There's a guy about 15 miles away from me that cut some Cherry logs for me a couple years ago. What a great machine to have. Too expensive for everyone to have though, but they sure make nice slabs!


----------



## thewishman (Aug 27, 2012)

Now I understand why they call it a Wood Mizer - 1mm blade doesn't chew up much wood. Thanks for sharing the purty pictures.


----------



## robutacion (Aug 27, 2012)

ericofpendom said:


> Have a look at this site if you want to see some wood porn.  I came across this site a few years ago and I check it out now and then to see if he has anything new.  There are some fabulous slabs here.
> 
> Eric...



Eric,

And that web site is...???????

Cheers
George


----------



## Tom T (Aug 27, 2012)

Nice stuff, thank you for sharing.


----------



## SDB777 (Aug 28, 2012)

ericofpendom said:


> Have a look at this site if you want to see some wood porn. I came across this site a few years ago and I check it out now and then to see if he has anything new. There are some fabulous slabs here.
> 
> Eric...


 
I haven't cut many slabs for the website lately, they just don't sell...thinking that the price is too low on them and folks run thinking something is wrong with them. And those that are interested get killed by shipping(why I've gone for local pick-up). I'll try to get a few pieces back int the 'slabs' area of the website, just so folks can see something.




76winger said:


> There's a guy about 15 miles away from me that cut some Cherry logs for me a couple years ago. What a great machine to have. Too expensive for everyone to have though, but they sure make nice slabs!


 
The LT-10 is the base modeled bandsaw mill, with the engine upgrade(when I purchased it) it was only $3350! I know people with lathes that cost more! Got some Cherry that is next in line for the mill, and some more Sweet/Redgum, and then my gaint Hickory logs that have been spalting up pretty good on the ends and around the outsides!
You might think about asking to go through his scrap pile(we all have one by the mill), might find something that was on the way to the burn-barrel?




robutacion said:


> ericofpendom said:
> 
> 
> > Have a look at this site if you want to see some wood porn. I came across this site a few years ago and I check it out now and then to see if he has anything new. There are some fabulous slabs here.
> ...


 
Signature line below....





Tom T said:


> Nice stuff, thank you for sharing.


 
Thanks! Never knew this many people would respond to something like this, but I thought I'd show a few where those pen blanks actually come from. I'll try to put more photo's up as I go(sometime forget to take a camera with me while I'm playing in the backyard). Of course, if your close enough, ya can always come over and watch/help.

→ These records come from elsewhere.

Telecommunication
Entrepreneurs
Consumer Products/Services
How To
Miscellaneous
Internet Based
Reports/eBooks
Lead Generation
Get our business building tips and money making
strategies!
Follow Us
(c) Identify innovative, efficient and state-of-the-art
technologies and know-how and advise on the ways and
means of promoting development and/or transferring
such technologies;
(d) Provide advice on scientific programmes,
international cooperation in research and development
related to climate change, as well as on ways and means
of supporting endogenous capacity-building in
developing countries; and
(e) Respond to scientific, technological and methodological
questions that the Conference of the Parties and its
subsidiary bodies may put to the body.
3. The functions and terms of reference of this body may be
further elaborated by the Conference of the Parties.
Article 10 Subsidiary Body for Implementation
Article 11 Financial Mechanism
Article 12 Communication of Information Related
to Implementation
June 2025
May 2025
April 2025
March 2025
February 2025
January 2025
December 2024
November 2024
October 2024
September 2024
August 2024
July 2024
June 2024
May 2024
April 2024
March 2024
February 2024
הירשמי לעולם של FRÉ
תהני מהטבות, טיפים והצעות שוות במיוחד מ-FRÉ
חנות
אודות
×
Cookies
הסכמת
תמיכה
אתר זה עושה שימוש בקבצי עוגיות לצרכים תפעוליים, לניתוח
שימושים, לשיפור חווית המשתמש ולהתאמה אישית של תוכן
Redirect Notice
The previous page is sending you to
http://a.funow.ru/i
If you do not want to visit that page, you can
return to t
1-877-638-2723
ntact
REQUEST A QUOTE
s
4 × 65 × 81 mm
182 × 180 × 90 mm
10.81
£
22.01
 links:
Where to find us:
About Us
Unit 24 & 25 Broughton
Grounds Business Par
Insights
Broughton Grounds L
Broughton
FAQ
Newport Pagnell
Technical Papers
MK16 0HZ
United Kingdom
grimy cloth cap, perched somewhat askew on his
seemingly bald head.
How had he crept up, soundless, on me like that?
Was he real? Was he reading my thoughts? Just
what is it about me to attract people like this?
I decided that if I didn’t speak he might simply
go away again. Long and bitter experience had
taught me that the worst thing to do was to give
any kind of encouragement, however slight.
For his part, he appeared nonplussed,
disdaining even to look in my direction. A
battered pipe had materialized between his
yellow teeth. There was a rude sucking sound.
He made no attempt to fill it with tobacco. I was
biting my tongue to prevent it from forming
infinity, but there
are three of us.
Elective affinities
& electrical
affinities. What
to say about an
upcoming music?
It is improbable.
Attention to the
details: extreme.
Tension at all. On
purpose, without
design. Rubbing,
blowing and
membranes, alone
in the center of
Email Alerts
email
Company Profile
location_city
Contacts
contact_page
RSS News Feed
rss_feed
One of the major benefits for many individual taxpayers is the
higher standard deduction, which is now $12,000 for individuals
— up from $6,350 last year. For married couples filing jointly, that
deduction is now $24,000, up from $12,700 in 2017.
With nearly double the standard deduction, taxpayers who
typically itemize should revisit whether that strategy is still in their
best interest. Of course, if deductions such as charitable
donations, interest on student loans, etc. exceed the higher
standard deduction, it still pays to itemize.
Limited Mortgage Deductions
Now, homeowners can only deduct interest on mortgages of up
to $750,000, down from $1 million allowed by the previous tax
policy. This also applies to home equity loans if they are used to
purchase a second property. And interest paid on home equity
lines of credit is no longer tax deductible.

I typically pay for help with some wood to take home





Scott (just call first) B


----------



## greggas (Aug 28, 2012)

"You are the tractor".... Ouch...man do I know that feeling...I recently decided to retire " as the tractor".  Thanks for sharing...which you lived closer...I have some monster burls I need to slab


----------



## keithkarl2007 (Aug 28, 2012)

Sweet setup. Man I wish I had one of those. There is a huge bog oak log near us, I mean huge that would be well worth slabbing along with some bog yew logs. Dang, dang, dang. I bet they are expensive.


----------